BH: So what line was this?

DH: This was SP&S, when it was Spokane and... it started from Portland, it goes from Portland on the Washington side, and all the way up to Spokane. So where I worked, it was near Walla Walla.

BH: And you lived in boxcars?

DH: Lived in boxcar with a bunch of guys. Then kitchen was a boxcar. And that's where I got my first social security card.

BH: Because you were working.

DH: Yeah.

BH: So tell me about your eye injury.

DH: Well, you were using picks to get the rails onto the ties, and then you hit it wrong, you get piece of metal or piece of rocks flying, and went right in my eye and broke my glasses. So I got this job, since I can't... people on this cart, they had a cart that goes back and forth, he was an inspector or something. He drives his own cart, so he picked me up and went to the hospital in Pasco. And I had it, went through, he cleaned it out. Then the next couple days, he had me stay at his house, and he had goose dinner recipe because he picked up a goose that got hit by the train, he said. I don't know, I don't think so. He fed us the goose, roast goose. And a couple days later he took me back to the boxcar.

BH: And what were your brothers doing?

DH: Well, Shig was already in the service. Only brother I had... Victor was already in service. My brother had, was in Detroit. He didn't pass his physical, so he was, he went to Detroit to go to school, so he was in Detroit.

BH: And were the younger ones with your parents?

DH: Yes, they were still in school.

BH: And your parents decided not to return to Fairview after the war?

DH: No, he had more friends in Ontario area that he met in camp. And he had a sponsor, a place to stay and a place to work. So he decided he's got to get out because they're closing the camp pretty soon. So in, I think it was March, and brought 'em out to Fairview. Not Fairview, I mean, Fruitland, sorry.

BH: Then at some point, you got drafted.

DH: Yeah, after a while, I was helping Dad on the farm trying to get things organized. And then I get my draft notice and I had to go in the service. [Laughs]

BH: So where'd you report for training?

DH: I went to Fort Lewis, and then I went to Arkansas, and then I was in Louisiana and that's where I got hurt. Then they put me in the hospital there, and then they took me out because I had surgery there and it didn't work out. So they sent me to San Antonio, Brooks General Hospital in San Antonio. And I was there most of my career. [Laughs] Because I almost lost my arm.

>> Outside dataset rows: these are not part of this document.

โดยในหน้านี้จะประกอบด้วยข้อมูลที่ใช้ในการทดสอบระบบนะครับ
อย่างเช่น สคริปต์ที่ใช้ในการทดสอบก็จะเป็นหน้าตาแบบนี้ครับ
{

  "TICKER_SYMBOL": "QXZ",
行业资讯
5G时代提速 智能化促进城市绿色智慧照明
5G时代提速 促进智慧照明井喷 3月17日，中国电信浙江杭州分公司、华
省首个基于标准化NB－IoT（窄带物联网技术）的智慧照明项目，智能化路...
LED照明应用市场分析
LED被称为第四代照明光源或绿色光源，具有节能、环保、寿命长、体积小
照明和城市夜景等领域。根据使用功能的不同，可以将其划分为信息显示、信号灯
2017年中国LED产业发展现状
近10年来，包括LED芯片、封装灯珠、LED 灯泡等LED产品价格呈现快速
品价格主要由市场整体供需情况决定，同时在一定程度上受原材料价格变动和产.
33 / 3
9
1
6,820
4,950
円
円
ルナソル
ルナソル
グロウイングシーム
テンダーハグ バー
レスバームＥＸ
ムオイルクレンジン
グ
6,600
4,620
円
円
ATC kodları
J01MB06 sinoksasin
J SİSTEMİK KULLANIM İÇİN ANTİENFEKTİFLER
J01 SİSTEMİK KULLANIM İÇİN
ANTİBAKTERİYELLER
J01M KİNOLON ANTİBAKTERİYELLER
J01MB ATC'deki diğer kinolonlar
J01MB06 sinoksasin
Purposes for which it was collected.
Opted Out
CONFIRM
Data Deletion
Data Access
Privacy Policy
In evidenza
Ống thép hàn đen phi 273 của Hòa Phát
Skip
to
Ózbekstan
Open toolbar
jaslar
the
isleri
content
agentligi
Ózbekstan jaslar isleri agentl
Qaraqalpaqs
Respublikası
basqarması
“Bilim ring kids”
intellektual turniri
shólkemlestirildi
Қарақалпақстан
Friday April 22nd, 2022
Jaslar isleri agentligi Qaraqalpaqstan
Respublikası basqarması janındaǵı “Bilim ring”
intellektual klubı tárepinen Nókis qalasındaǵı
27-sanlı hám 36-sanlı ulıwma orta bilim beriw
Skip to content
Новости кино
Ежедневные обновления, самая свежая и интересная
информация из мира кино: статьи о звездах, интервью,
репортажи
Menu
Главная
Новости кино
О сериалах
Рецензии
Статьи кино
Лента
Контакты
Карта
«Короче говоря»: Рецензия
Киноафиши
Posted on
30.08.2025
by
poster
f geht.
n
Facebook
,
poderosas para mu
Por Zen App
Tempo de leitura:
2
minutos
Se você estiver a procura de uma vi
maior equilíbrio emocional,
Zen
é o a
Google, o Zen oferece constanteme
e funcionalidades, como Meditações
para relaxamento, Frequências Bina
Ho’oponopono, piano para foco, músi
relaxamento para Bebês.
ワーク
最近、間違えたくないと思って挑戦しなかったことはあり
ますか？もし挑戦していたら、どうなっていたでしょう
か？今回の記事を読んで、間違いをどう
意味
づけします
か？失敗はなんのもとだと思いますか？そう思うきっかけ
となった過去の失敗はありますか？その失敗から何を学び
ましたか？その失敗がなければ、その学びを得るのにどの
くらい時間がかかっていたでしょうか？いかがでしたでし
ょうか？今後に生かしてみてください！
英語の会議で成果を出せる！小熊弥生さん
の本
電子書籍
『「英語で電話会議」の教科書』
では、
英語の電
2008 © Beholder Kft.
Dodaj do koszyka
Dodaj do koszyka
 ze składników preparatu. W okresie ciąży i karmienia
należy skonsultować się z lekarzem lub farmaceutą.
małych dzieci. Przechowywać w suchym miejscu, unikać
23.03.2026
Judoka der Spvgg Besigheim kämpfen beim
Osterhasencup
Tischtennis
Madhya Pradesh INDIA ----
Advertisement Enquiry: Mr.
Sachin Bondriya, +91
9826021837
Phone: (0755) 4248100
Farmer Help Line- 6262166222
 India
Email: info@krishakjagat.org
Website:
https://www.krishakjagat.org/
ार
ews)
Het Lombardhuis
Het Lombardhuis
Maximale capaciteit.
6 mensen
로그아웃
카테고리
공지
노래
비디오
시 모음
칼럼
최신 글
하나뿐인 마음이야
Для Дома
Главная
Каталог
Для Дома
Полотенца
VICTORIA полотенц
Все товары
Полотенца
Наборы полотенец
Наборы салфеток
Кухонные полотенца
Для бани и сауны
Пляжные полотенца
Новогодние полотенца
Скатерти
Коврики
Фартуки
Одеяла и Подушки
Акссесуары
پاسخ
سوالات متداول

BH: That was quite an injury then.

DH: Yeah, I had something like thirty-some surgery, different kinds of surgery, nerve, bone, and muscles. But I made it through. But after I got a, discharged me, and the same year after I got discharged, a friend of mine, we were in a car wreck, and I reinjured my arm. So I went into Boise Veterans Hospital and spent almost two years there. When they got rid of me, they wanted me to get out of there, so they put me on this rehab, gave me an aptitude test and so on and said, "You belong to this school. We're going to take you." I said, "Where?" "University of Idaho." I said, "What?" So I was there for summer school. I was good in one thing, but I was bad in the other thing, but he said, "You stick with it." So he signed me up again for the fall semester. We were on the semester system. And I barely made it through that. I got more As than Ds, but I made it through. [Laughs]

BH: And what were you good at on that aptitude test?

DH: They said I was good at, they wanted me to be, they had a good architect school there, because they heard that I went to Benson architect school. Or be some kind of artist or any type of work that you could do with hands and so on. So I said, "I don't care. I don't think I'll be there very long, so I'll take you up on it." So I stayed, and I made it through first year, and second year I did well, third year I got some great, four-point, so I stayed there. In fact, I went to school for five years, almost five terms.